Elon Musk a fait une apparition surprise jeudi à la convention CPAC, la grand-messe des conservateurs américains, lors de laquelle il a brandi une tronçonneuse offerte peu avant par le président argentin Javier Milei.
Photo: Saul Loeb Agence France-Presse Elon Musk a fait une apparition surprise jeudi à la convention CPAC, la grand-messe des conservateurs américains, lors de laquelle il a brandi une tronçonneuse offerte peu avant par le président argentin Javier Milei.

Dans cette rubrique tirée du Courrier des États-Unis, nos journalistes répondent à des questions de nos lecteurs.

 

Elon Musk fera-t-il de l’ombre à J.D. Vance et serait-il à se positionner en vue des primaires républicaines pour 2028?

Le président Donald Trump a confié à Elon Musk les clés de l’appareil étatique américain, une tronçonneuse pour le dépecer et sa bénédiction pour procéder. Aucun recoin du gouvernement fédéral n’échappe au sabre du richissime propriétaire de X depuis le retour du milliardaire de l’immobilier à la Maison-Blanche.

Dès le premier jour de sa présidence, Donald Trump a donné à l’homme le plus riche du monde les rênes du « département de l’efficacité gouvernementale », assorties du mandat de réduire les dépenses de l’État jusqu’à l’os en ratatinant, entre autres, sa fonction publique.

Depuis, Elon Musk et une brigade de loyalistes purgent le gouvernement fédéral pour réduire sa taille à peau de chagrin. Le propriétaire de X, de Tesla et de SpaceX a fait son entrée au Bureau ovale et fait régulièrement la une des journaux, jusqu’à apparaître derrière le Resolute Desk sur le devant du magazine Time.

Né à l’étranger

Cette « intrusion fulgurante » dans la politique américaine, se demande notre lecteur, prélude-t-elle à une candidature d’Elon Musk à la succession de Donald Trump en 2028 ?

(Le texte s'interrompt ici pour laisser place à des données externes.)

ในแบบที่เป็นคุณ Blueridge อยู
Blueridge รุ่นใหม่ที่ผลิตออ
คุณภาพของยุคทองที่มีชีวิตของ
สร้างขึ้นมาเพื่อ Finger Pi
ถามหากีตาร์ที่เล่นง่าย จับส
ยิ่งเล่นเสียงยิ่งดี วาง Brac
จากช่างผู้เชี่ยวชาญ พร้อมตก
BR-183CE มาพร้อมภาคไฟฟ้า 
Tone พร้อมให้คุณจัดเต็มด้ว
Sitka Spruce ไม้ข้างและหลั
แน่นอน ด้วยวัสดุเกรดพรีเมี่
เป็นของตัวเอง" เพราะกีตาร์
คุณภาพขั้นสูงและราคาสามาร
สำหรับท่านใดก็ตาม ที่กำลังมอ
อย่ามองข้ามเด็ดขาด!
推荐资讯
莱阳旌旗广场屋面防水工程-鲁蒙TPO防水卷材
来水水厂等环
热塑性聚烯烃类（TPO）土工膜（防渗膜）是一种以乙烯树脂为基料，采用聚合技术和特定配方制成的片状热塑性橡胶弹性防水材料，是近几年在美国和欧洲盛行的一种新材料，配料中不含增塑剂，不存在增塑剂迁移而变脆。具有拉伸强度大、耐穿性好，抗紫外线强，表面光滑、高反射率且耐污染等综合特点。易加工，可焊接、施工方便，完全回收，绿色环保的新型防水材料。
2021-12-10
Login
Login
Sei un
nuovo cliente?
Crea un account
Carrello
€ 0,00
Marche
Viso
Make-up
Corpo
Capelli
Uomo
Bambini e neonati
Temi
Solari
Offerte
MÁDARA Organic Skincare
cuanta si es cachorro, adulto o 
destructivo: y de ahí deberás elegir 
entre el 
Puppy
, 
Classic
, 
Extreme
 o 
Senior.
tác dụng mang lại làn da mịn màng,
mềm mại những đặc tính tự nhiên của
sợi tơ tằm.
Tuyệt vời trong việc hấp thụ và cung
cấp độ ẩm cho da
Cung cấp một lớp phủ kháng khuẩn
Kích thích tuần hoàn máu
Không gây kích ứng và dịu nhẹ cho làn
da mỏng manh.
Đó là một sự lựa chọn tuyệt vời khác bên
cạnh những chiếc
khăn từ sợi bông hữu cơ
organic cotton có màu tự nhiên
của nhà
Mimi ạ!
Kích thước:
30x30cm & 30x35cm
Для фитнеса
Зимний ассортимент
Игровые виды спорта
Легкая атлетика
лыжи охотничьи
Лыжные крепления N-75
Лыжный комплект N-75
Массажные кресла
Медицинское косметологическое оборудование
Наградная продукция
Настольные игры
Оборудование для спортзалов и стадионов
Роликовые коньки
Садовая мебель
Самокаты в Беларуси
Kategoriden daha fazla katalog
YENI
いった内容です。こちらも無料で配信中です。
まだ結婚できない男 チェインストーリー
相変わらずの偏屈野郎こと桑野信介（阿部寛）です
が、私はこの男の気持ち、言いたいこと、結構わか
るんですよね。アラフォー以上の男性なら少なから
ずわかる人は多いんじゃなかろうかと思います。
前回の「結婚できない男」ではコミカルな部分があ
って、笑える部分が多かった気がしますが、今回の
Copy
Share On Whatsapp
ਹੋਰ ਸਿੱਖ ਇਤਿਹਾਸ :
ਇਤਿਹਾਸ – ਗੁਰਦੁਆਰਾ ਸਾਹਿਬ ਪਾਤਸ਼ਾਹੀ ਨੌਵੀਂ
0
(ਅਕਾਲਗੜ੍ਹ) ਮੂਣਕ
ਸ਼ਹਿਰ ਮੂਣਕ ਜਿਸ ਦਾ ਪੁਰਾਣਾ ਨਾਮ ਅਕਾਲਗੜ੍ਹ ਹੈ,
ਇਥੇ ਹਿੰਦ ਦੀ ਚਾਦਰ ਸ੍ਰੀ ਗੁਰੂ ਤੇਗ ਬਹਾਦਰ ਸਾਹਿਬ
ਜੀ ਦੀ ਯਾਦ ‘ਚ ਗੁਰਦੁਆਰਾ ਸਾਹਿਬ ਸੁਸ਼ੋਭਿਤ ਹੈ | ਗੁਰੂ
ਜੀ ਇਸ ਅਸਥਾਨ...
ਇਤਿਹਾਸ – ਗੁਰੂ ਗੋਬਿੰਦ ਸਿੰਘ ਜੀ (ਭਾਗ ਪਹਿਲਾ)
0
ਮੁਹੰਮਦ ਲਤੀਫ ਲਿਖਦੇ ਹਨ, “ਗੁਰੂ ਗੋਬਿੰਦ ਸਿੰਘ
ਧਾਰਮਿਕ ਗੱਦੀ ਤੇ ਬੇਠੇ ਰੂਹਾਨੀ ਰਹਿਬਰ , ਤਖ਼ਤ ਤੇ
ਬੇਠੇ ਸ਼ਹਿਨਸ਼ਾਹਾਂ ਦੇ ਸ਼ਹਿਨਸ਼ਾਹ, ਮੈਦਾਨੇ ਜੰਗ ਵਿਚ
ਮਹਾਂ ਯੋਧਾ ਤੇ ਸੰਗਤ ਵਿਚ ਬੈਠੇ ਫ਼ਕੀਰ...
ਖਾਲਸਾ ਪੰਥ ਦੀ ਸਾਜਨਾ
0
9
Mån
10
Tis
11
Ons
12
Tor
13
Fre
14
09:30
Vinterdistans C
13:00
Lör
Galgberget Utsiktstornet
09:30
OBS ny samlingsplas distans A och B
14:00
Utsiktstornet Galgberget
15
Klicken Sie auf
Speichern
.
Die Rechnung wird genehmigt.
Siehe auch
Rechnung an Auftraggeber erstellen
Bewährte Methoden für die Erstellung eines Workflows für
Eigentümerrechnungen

« Non », tranche David Nasaw, professeur émérite à l’Université Columbia. « Tout simplement parce qu’Elon Musk ne peut pas accéder à la présidence : il n’est pas né en sol américain, une condition très clairement gravée dans la Constitution pour quiconque aspire à diriger l’exécutif. »

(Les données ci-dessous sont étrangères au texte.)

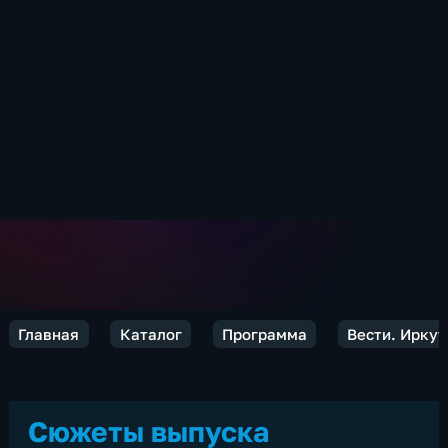
Главная
Каталог
Программа
Вести. Иркут
Сюжеты выпуска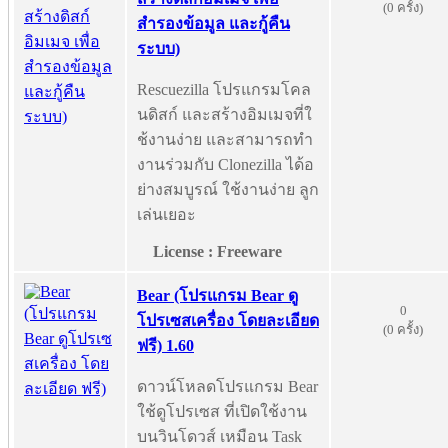
(0 ครั้ง)
สำรองข้อมูล และกู้คืน
ระบบ)
Rescuezilla โปรแกรมโคล
นดิสก์ และสร้างอิมเมจที่ใ
ช้งานง่าย และสามารถทำ
งานร่วมกับ Clonezilla ได้อ
ย่างสมบูรณ์ ใช้งานง่าย ลูก
เล่นเยอะ
License : Freeware
Bear (โปรแกรม Bear ดู
0
โปรเซสเครื่อง โดยละเอียด
(0 ครั้ง)
ฟรี) 1.60
ดาวน์โหลดโปรแกรม Bear
ใช้ดูโปรเซส ที่เปิดใช้งาน
บนวินโดวส์ เหมือน Task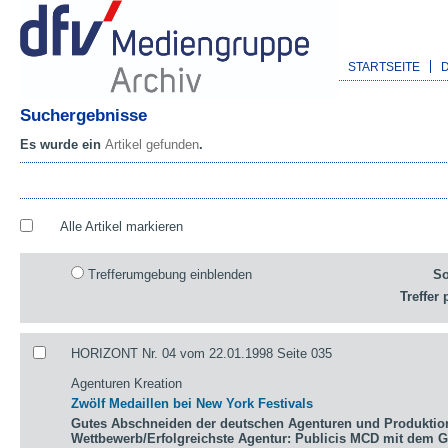
STARTSEITE
Suchergebnisse
Es wurde ein
Artikel gefunden
.
Alle Artikel markieren
Trefferumgebung einblenden
So
Treffer 
HORIZONT Nr. 04 vom 22.01.1998 Seite 035
Agenturen Kreation
Zwölf Medaillen bei New York Festivals
Gutes Abschneiden der deutschen Agenturen und Produktio
Wettbewerb/Erfolgreichste Agentur: Publicis MCD mit dem 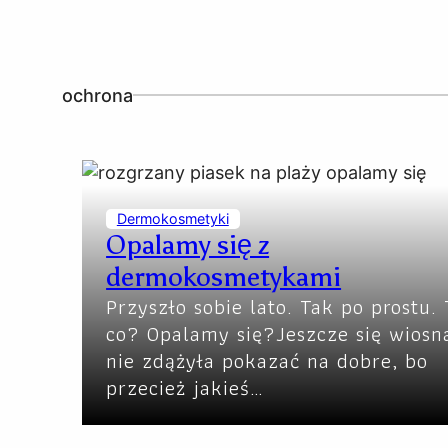
ochrona
Dermokosmetyki
Opalamy się z
dermokosmetykami
Przyszło sobie lato. Tak po prostu. 
co? Opalamy się?Jeszcze się wiosn
nie zdążyła pokazać na dobre, bo
przecież jakieś…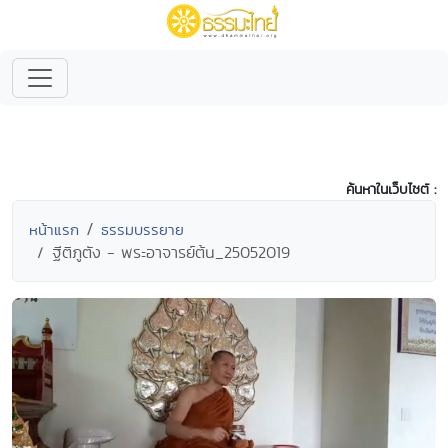
ค้นหาในเว็บไซต์ :
หน้าแรก
ธรรมบรรยาย
ฐีติภูตัง - พระอาจารย์ต้น_25052019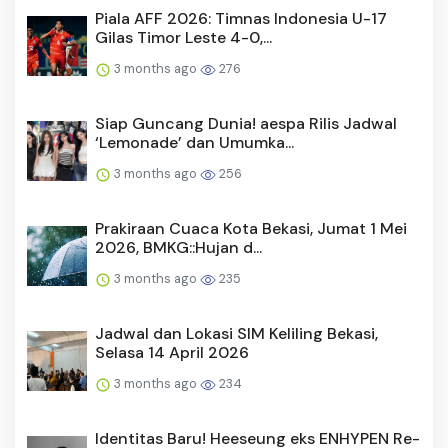
Piala AFF 2026: Timnas Indonesia U-17
Gilas Timor Leste 4-0,...
3 months ago
276
Siap Guncang Dunia! aespa Rilis Jadwal
‘Lemonade’ dan Umumka...
3 months ago
256
Prakiraan Cuaca Kota Bekasi, Jumat 1 Mei
2026, BMKG::Hujan d...
3 months ago
235
Jadwal dan Lokasi SIM Keliling Bekasi,
Selasa 14 April 2026
3 months ago
234
Identitas Baru! Heeseung eks ENHYPEN Re-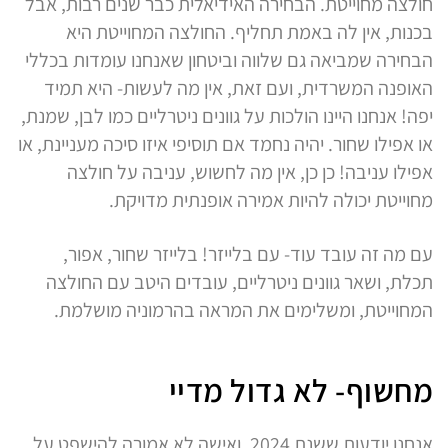
חולצה מחוייטת. הבחירה האידיאלית כבר שנים רבות, אבל
בכנות, אין לה באמת תחליף. החולצה המחוייטת היא
הבחירה שמביאה גם שלווה וביטחון שאנחנו עומדות בכללי
האופנה המשרדית, ועם זאת, אין מה לעשות- היא תמיד
יפה! אנחנו היינו הולכות על גוונים ניטרליים כמו לבן, שמנת,
או אפילו שחור. יהיה נחמד אם תוסיפי איזו סיכה מעניינת, או
אפילו עניבה! כן כן, אין מה לחשוש, עניבה על חולצה
מחוייטת יכולה להיות אמירה אופנתית מדויקת.
עם מה זה עובד עוד- עם בלייזר! בלייזר שחור, אפור,
תכלת, ושאר גוונים ניטרליים, עובדים היטב עם החולצה
המחוייטת, ומשלימים את המראה בהרמוניה מושלמת.
מחשוף- לא גדול מדיי
אנחנו יודעות ששנת 2024, ואישה לא אמורה להישפט על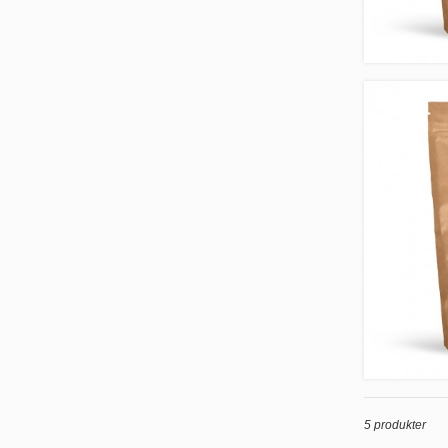
5 produkter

Natif de Pretoria, en Afrique du Sud, Elon Musk, père d’au moins 12 enfants, est d’emblée exclu du sommet de la pyramide américaine.

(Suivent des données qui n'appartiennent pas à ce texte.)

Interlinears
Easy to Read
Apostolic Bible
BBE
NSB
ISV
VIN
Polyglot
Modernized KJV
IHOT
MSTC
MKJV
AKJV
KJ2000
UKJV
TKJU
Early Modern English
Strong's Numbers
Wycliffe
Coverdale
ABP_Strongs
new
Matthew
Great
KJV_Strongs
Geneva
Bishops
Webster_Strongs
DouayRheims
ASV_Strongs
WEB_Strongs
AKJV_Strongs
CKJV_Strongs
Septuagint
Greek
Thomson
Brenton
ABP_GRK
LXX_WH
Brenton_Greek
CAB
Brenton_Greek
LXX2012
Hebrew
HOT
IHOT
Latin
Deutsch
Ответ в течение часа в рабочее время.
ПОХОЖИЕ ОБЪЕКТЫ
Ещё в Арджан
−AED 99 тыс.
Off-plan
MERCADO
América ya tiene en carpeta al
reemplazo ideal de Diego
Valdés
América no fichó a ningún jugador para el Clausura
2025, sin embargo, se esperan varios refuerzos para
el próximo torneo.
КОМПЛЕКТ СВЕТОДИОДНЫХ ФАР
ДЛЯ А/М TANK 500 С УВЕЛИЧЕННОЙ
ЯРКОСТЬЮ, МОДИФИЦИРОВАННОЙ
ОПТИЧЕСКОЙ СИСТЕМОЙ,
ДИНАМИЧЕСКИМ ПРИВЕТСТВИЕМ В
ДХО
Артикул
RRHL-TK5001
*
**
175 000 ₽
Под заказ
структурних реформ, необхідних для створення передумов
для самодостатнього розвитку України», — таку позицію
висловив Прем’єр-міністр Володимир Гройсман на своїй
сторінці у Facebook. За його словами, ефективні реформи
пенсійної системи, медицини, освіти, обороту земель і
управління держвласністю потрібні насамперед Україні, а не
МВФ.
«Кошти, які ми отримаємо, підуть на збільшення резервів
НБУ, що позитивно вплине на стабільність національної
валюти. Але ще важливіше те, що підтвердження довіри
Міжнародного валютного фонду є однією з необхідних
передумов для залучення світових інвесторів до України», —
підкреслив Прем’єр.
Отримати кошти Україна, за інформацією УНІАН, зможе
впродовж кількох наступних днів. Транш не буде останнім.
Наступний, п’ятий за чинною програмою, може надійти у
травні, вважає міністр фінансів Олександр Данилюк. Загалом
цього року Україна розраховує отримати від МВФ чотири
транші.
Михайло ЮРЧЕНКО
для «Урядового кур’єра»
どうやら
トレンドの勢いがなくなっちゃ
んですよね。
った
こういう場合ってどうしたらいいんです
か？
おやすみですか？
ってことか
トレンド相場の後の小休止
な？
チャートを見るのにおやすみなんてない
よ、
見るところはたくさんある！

Il n’a, de toute façon, pas besoin d’un marchepied électoral pour se hisser près du pouvoir. « Présentement, il fait exactement ce qu’il veut », observe le professeur Nasaw. « Il exécute les basses œuvres de Donald Trump parce que les deux partagent les mêmes objectifs : créer une situation où le gouvernement n’exerce plus aucun contrôle sur le monde de l’entreprise et soumettre la bureaucratie à l’obéissance du président pour qu’il n’y ait aucun obstacle au mouvement MAGA. »

Ça ne veut pas pour autant dire que M. Musk n’est pas déjà une figure incontournable dans le nouveau paysage politique américain.

Musk, « faiseur de rois »

« Il préfère sans doute être un homme de l’ombre et agir en faiseur de rois », soutient le professeur d’histoire spécialiste des riches barons d’industrie qui ont marqué la mythologie américaine. « Il a aussi tout en main pour le devenir : il possède X, il compte sur des réserves inépuisables d’argent pour influencer les campagnes électorales — et il n’a aucune honte. »

« Il est prêt à faire et à dire tout ce qui est nécessaire pour protéger et faire croître sa fortune », ajoute David Nasaw. « Aucun républicain n’a les moyens de s’opposer à lui : chacun sait, dans un coin de sa conscience, qu’Elon Musk a l’argent nécessaire pour démolir n’importe quelle campagne électorale. »

En ce sens, M. Musk suit des sentiers déjà battus par les plus fortunés qui l’ont précédé. « Depuis plus de 100 ans, c’est clair que les grands industriels américains ont de l’influence à Washington et dans les capitales de chaque État. Andrew Carnegie donnait énormément d’argent aux républicains. William Randolph Hearst utilisait son empire médiatique pour élever ou détruire des candidats à la présidence. Andrew Mellon a même agi à titre de secrétaire au Trésor sous trois présidents différents. Les riches ont donc toujours exercé une influence — mais sans la publiciser. La principale différence, avec Elon Musk, c’est qu’il expose au grand jour sa contribution électorale. »

Celle-ci s’élevait à 288 millions de dollars américains lors de la dernière campagne électorale. Un petit prix à payer, en rétrospective, pour obtenir le sésame du gouvernement américain — et la pleine liberté de dégriffer les agences fédérales susceptibles de lui demander des comptes.